Universities face significant opportunities and challenges in how they internally organise themselves and invest their…
‘Men are from Mars, Women are from Venus’ – the global best seller is a great analogy describing the differences between industry and universities in Australia. A lot has been written over recent years about the cultural divide but now more than ever these two sectors must look to develop sustainable, long term relationships to ensure their future success.
About the University of Technology Sydney (UTS)
An integral building block of UTS’s success, since its inception, has been to be outward looking and focused on partnering with industry. Applying the advancement of knowledge to solve industry challenges is in our DNA, part of our social charter and our commitment to industry and community. Our reputation among leaders in business, the professions and government is that UTS has the most industry-focused approach of all Sydney metropolitan universities.
UTS is a university of technology with a distinct practice-oriented model of learning. Innovation and entrepreneurship education is our key driver in our curriculum, preparing our students for the future of work. Emerging tech skills go hand in hand with human skills (creative intelligence, critical thinking, and collaboration). Ranked the No.1 Young University for the last three years, UTS is agile and contemporary, with social justice key to our core and purpose. We are committed to driving social change in the world beyond our campus. UTS is uniquely positioned on the southern fringe of Sydney CBD. The Ultimo precinct is fast becoming Australia’s largest and most vibrant creative digital hub. We hold the enviable position of being surrounded by a high concentration of start-ups, creative firms, large technology, media, education and corporate partners, the Australian Broadcasting Corporation and the Museum of Applied Arts and Sciences.
An Australian Challenge
However, at the macro level Australia ranks last in the OECD for university business collaboration and in respect to the proportion of academics employed by business, Australia ranks 28 out of the 36 OECD countries.

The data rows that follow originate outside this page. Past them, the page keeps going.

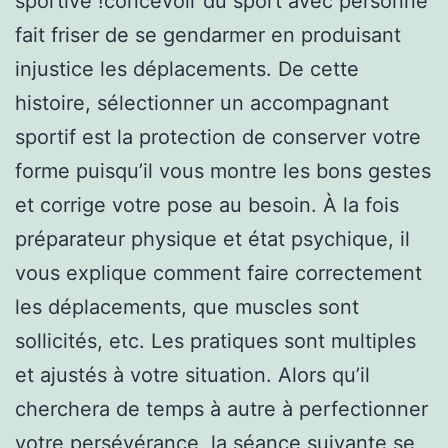
sportive !concevoir du sport avec personne
fait friser de se gendarmer en produisant
injustice les déplacements. De cette
histoire, sélectionner un accompagnant
sportif est la protection de conserver votre
forme puisqu’il vous montre les bons gestes
et corrige votre pose au besoin. À la fois
préparateur physique et état psychique, il
vous explique comment faire correctement
les déplacements, que muscles sont
sollicités, etc. Les pratiques sont multiples
et ajustés à votre situation. Alors qu’il
cherchera de temps à autre à perfectionner
votre persévérance, la séance suivante se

Further, in 2016, an OECD paper concluded that Australia’s ROI on innovation spend by government is relatively poor. While Australia is well above average in terms of innovation ‘input’ (relatively strong skill base, reputable universities, etc.), it is subpar in terms of innovation ‘output’. Fundamentally, we are not maximising the economic benefits from what we fund.

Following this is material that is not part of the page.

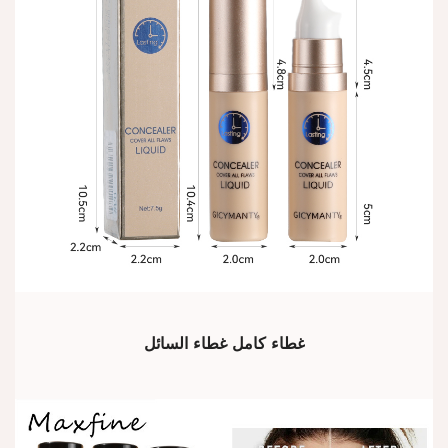
غطاء كامل غطاء السائل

At UTS we believe there are four external trends that pose an opportunity and challenge to us maintaining the status quo to industry engagement.
Two years ago, UTS established the Corporate Relations Centre. Strategic whole of university partnerships are cultivated and managed by a small corporate relations team. This is a central office, reporting into the DVC (Innovation & Enterprise), helping industry navigate the University. It is purposefully a separate function from the research office as research is seen as one of the three key pillars (Students/Graduates, Research and Community) of our strategic partnership model, not the primary driver of industry engagement.
Aside from strategic partnerships, we offer advice and strategy support to our senior leadership to help ensure UTS capitalise and respond to the external conditions. What are the needs of our partners? How can we leverage our infrastructure to help our partners succeed? What are the big ideas from the university community that we can add value too? Where are the collaborative opportunities with other university divisions to develop new service offerings? If we are successful, we will not only support and attract investment to support the university’s core activities but we will be able to measure our impact to the broader community.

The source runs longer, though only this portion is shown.